> [WORKING DATA]
—————
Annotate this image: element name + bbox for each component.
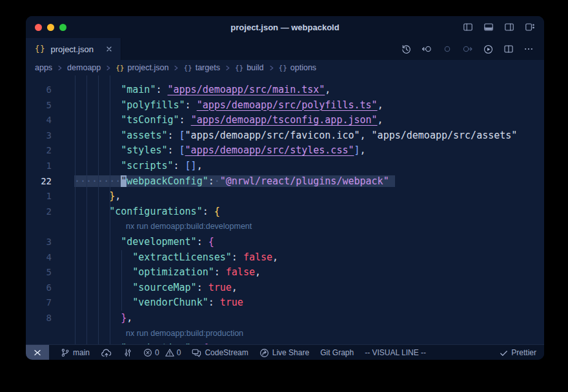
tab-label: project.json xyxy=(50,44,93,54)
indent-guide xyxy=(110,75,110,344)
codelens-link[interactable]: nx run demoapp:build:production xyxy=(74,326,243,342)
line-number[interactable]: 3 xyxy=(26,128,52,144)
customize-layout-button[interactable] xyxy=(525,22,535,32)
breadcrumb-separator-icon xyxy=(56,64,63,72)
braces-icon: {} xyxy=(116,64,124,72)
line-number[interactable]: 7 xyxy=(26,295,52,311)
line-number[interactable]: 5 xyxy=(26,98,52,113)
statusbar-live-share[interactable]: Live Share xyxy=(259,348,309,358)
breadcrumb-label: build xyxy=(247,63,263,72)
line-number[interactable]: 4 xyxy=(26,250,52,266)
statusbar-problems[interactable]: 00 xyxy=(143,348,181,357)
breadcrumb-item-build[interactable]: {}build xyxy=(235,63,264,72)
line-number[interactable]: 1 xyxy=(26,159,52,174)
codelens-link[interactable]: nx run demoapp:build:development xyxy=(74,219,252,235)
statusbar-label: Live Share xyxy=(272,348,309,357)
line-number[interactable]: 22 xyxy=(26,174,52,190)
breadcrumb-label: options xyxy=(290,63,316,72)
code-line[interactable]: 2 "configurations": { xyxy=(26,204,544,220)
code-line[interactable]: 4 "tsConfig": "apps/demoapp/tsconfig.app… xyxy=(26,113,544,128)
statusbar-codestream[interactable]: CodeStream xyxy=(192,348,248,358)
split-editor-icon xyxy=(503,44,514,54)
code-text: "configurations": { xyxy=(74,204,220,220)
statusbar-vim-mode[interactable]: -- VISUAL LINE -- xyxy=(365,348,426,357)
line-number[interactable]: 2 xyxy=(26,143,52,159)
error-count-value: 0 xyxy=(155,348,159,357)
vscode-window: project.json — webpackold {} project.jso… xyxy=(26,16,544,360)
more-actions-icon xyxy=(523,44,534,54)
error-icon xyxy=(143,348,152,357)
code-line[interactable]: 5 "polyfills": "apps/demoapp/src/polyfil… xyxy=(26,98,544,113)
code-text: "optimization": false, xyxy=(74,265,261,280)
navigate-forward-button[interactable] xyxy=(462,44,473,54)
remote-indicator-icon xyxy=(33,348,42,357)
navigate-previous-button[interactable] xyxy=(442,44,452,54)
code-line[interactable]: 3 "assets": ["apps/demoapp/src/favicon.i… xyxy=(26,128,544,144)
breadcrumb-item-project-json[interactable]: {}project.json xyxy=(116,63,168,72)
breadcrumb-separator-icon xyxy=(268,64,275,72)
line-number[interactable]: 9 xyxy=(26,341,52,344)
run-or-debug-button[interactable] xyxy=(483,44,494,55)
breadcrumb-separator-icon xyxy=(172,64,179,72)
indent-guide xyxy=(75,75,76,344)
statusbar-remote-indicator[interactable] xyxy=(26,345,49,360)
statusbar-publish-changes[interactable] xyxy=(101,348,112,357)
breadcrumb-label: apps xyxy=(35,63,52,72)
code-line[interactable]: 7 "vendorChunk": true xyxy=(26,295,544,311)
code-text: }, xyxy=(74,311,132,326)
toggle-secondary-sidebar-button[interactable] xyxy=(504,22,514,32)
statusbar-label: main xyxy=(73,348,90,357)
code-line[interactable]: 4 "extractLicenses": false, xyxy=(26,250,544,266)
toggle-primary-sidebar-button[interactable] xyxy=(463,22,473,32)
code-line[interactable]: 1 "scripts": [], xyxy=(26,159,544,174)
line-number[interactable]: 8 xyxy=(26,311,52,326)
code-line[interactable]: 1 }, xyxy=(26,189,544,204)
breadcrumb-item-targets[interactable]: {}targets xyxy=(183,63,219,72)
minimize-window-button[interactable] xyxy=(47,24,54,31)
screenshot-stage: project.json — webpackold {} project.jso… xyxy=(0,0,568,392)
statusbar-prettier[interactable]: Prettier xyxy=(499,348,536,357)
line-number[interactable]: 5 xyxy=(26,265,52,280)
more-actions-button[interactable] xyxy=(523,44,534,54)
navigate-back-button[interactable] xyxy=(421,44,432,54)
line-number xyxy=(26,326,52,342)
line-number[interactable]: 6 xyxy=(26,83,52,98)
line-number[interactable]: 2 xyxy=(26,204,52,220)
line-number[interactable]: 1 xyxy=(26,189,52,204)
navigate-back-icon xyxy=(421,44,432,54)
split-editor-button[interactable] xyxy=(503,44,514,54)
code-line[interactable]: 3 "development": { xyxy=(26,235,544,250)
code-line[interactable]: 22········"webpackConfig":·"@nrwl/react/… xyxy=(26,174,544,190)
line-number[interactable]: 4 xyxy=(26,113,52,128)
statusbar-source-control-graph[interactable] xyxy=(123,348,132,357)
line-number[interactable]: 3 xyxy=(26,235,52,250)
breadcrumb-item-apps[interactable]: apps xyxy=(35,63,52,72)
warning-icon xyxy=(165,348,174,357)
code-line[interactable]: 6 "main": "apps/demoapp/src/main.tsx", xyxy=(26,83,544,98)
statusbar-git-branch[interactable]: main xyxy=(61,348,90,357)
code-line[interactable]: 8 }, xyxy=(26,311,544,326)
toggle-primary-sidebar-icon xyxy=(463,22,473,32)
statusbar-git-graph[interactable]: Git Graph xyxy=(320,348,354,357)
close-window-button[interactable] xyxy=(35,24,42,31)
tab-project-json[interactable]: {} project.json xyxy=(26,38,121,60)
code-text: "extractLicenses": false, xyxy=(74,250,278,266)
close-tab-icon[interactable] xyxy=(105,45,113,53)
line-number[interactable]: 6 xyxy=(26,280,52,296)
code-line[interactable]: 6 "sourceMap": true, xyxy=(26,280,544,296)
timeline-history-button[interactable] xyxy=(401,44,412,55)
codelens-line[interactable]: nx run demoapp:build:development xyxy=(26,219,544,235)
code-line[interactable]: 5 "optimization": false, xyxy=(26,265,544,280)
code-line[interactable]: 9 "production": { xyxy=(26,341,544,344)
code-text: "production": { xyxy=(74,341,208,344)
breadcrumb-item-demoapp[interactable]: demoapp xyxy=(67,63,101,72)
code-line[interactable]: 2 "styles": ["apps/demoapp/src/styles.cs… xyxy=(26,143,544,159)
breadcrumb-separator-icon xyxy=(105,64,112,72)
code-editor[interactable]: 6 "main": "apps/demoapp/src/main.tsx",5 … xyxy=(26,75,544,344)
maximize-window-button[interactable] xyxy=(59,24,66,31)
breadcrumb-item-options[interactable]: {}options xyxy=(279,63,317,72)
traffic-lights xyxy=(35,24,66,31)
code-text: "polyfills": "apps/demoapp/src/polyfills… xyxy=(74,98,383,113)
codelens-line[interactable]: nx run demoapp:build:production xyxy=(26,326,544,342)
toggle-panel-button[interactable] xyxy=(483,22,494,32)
—————
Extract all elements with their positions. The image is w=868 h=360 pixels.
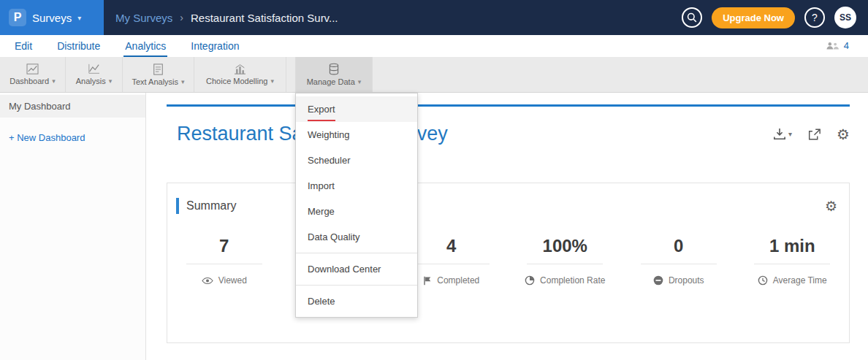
—————
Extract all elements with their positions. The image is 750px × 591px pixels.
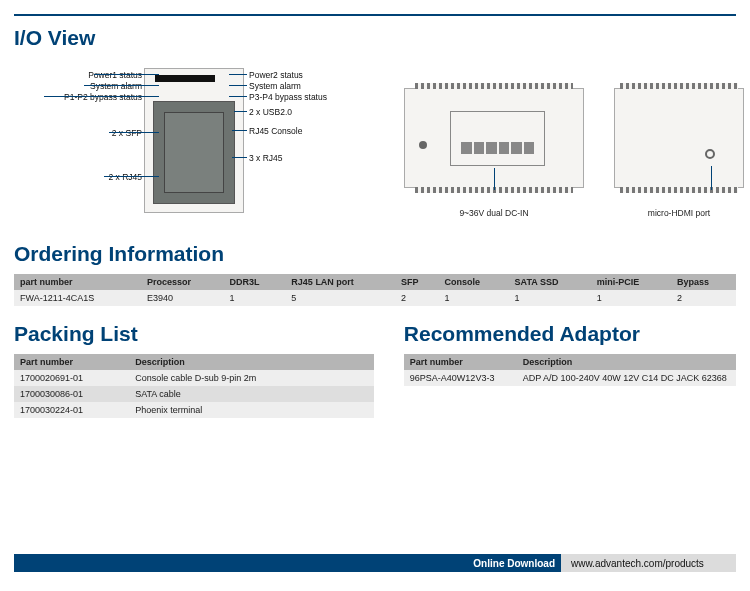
—————
> [TASK BRIEF] Go through the data, and copy each line in which the word "their" appears.

> [SOLUTION TO THIS TASK]
Extract all elements with their positions. The image is w=868 h=360 pixels.
Extract all elements with their positions. The image is 750px × 591px pixels.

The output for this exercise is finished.